RSS

KENDİ GÖÇTÜ NOTLARI KALDI

11 Tem

11 Temmuz 2020- BİLKE

CAFER SARIKAYA ANILAR

Günün birinde baş müfettiş okulunuza gelmişti. Bizim de tam paydos saatimizdi. Topluca paldır küldür dışarı çıkarken  ben müfettiş beyi gördüm. Onun ilgisini çekmek geldi aklıma. Gözüne girmek istiyordum. Çünkü okumam için yardımı olacağını düşünüyordum.

Üzerine tir tir titrediğim yeni çantamı arkadaşın birine uzatarak nazik ve kibarca ”arkadaşım lütfen çantamı tutar mısın” diye çantamı arkadaşa uzattım. Bu hitap karşısında müfettişten beklediğimi almıştım. O da bana “çocuğum kimin oğlusun sen” dedi. Benden önce arkadaşlar “Şuayıp ağanın oğlu” diye cevap verdiler. Bana tekrar tekrar “aferin” dedi, “çocuğum sen akıllı birisin bizler yardımcı olalım seni Kastamonu öğretmen okuluna gönderelim” diye devam etti. Müfettiş, bizim öğretmen ve babamla konuşmuşlar. Ama oracıkta kalmış hatta babam konuşulanları bana da söyledi. Ama ne çare ki ilerisini okumayı bırak, beşi bitirip okul diploması bile alamadım. Yıllar sonra Bafra’da çalışırken diploma gerekti. O zaman Bafra İlköğretim Müdürlüğünden almıştım. Sırası geldiğinde bu konulara değinirim. Çünkü Bafra’ya kaçışım da ayrı bir maceradır.

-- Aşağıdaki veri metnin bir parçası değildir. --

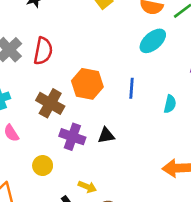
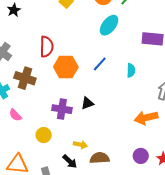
red semicircle: (43, 51) -> (47, 47), moved
blue line: (131, 88) -> (100, 64), turned 49
brown cross: (50, 103) -> (25, 78), moved

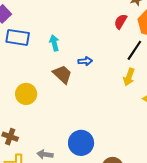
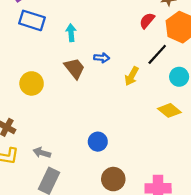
yellow arrow: (129, 77) -> (132, 76), moved
blue circle: (81, 143) -> (98, 142), moved, size x0.7

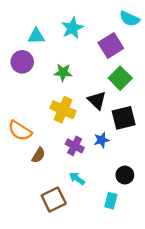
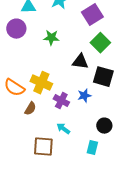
black triangle: (97, 100) -> (80, 62), turned -36
yellow cross: (63, 110) -> (41, 83), moved
black square: (124, 118) -> (103, 77), turned 30
brown square: (54, 200) -> (43, 147), turned 30

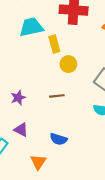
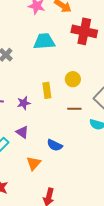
yellow rectangle: (54, 44) -> (47, 90), moved
brown line: (57, 96) -> (74, 109), moved

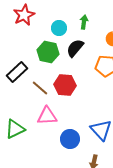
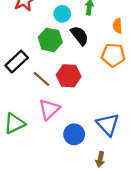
black semicircle: (75, 48) -> (80, 36), turned 102
pink triangle: (47, 116) -> (49, 109), turned -40

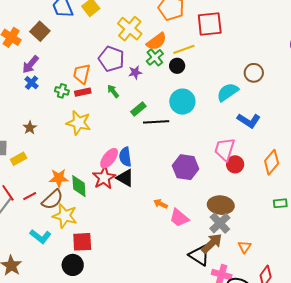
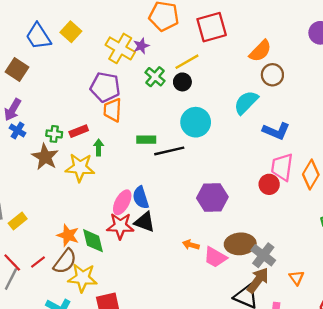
orange semicircle: (157, 41) -> (260, 51), moved
purple star: (135, 72) -> (141, 46), moved
orange trapezoid: (82, 74) -> (113, 110), moved
green arrow: (113, 91) -> (99, 147), moved, turned 48
green rectangle: (138, 109) -> (146, 140), turned 49
brown star: (30, 128) -> (45, 157), moved, size x1.6
pink trapezoid: (225, 149) -> (282, 167), moved
orange star: (59, 178) -> (68, 235), turned 30
red star: (104, 178) -> (120, 226), turned -30
brown ellipse: (221, 205) -> (240, 244), moved

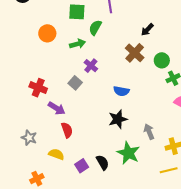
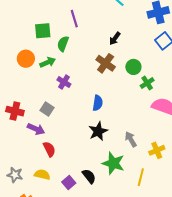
orange circle: (47, 33) -> (26, 59), moved
gray square: (75, 83) -> (47, 109), moved
blue semicircle: (121, 91) -> (98, 103), turned -84
gray star: (29, 138) -> (15, 175), moved
yellow line: (169, 170) -> (141, 177), moved, turned -54

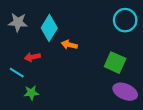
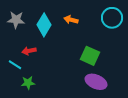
orange arrow: (69, 45) -> (71, 20), moved
green square: (115, 63) -> (90, 56), moved
purple ellipse: (125, 92) -> (96, 82), moved

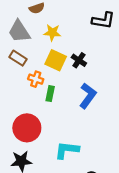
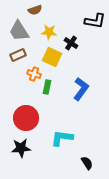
brown rectangle: (18, 58) -> (18, 55), turned -56
black cross: (79, 60) -> (71, 43), moved

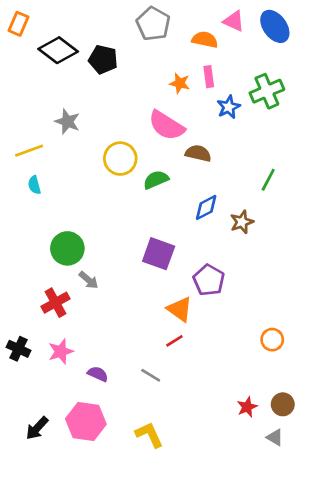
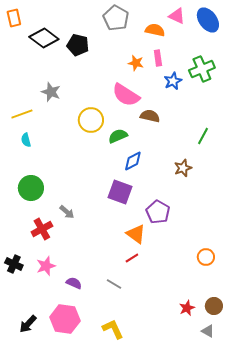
orange rectangle: (18, 24) -> (14, 18), turned -36
blue diamond: (206, 207) -> (133, 161), moved
green circle: (67, 248) -> (31, 188), moved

Bu yazdıklarımın hepsi gerçek, hepsini acısıyla tatlısıyla yaşadım. Yaşım şimdi 70’e gidiyor, bu anılar hala aklımdan çıkmıyor. Maksadım kimseyi suçlamak değil. Zamanla babam da bizleri sevdi ve hepimiz için sevgi doluydu. Rahmetli Mahire kardeşimiz çok küçüktü. Onu kucağına alıp sever ona türküler söylerdi. Benim anam yok, o zamanlar babam beni de sevse ne olur diye içimden geçirmiştim.

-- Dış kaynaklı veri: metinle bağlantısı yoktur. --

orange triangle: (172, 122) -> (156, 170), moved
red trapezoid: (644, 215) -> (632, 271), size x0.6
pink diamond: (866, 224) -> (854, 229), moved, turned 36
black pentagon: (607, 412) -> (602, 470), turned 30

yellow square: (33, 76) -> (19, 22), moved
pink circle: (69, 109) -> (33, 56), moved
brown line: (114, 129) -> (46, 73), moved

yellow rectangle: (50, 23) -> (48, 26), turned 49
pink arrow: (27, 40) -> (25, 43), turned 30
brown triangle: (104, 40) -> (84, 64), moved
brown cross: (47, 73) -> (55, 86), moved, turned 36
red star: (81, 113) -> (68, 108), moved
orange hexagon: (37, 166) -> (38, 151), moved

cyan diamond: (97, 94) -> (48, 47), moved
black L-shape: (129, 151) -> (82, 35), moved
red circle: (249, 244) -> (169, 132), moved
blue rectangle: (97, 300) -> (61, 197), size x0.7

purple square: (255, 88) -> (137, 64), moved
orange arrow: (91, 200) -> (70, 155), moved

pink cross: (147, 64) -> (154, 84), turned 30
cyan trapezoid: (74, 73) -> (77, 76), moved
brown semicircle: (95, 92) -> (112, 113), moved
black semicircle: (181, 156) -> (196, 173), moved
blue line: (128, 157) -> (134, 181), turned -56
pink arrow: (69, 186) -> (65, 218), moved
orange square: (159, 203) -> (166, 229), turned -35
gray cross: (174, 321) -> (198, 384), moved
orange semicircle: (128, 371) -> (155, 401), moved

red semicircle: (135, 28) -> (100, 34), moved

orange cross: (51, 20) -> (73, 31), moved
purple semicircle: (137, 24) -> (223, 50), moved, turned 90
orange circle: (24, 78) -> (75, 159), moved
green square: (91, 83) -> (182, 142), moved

Gene hiç unutmadığım bir olay da babamla çifte gitmiştim. Öğle vakti olunca hem hayvanlar hem de biz acıkmıştık. Babamın yiyeceği ayrı olurdu. O yiyeceğini önüne alıp yiyor ben de yiyeceğimi kendi önüme alıp yiyordum. Bir ara bana içimden gülme geldi, kendimi tutamıyorum. Babam “ne var da gülüyorsun” dedi.  Ama ben kendimi tutamıyorum, sürekli gülüyorum.  Oturduğumuz yer biraz yüksekti. Kayadan doğru aşağıya inen soğanı bahane ettim ” soğan yuvarlandı da ona gülüyorum” dedim. Babam beni dövmedi ama çok kötü azarladı.

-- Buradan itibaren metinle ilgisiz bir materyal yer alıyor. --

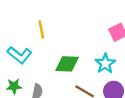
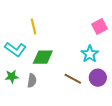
green diamond: (67, 64) -> (43, 57), moved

Değirmen arkası dediğimiz tarlamız vardı. Ben deha çok küçüğüm, babam beni ve  Mehmet abimi tarlaya götürdü. Tarlanın sağında solunda temizlenmesi gereken çalı çırpı  ağaçlık ve ormanlık vardı. Köyde bu işe kökleme deriz. Biz köklenecek olan ağaçları kökler tarlayı temizleriz. Alanlar daha evvelinde temizlenmediğinden,tarlada toprağın içinde bayağı derinde bulunan kayaların temizlenmesi gerekirdi. Bu işleri abim ve ben yapmaya çalışırdık. Bir seferinde hiç  unutmuyorum tarlada bulunan büyükçe bir kayayı çıkarmaya çalışıyoruz . Tarlada biraz bayır büyük küsküler yardımıyla tam yarım gün uğraştık. Bu uğraşıdan sonar kayayı aşağıdaki dereye yuvarlamalıydık. Kayanın büyüklüğü su değirmen taşından da büyüktü. Uğraşa uğraşa küskülerle aşağıya doğru iterken kaya birden yuvarlansın mı. Mehmet abim kayanın üzerinde kaldı, kaya gittikçe süratleniyor. Neredeyse abimi altına alıp ezecek. Ben abim ölecek diye bağırıyorum. Babam ve benim yapabileceğim bir şey yok. Ben ağlıyorum, bağırmaya devam ediyorum. Neyse ki abim bir yolunu bulup atladı.ve kendini kurtardı. Çok şükür deyip tehlikeyi atlattık.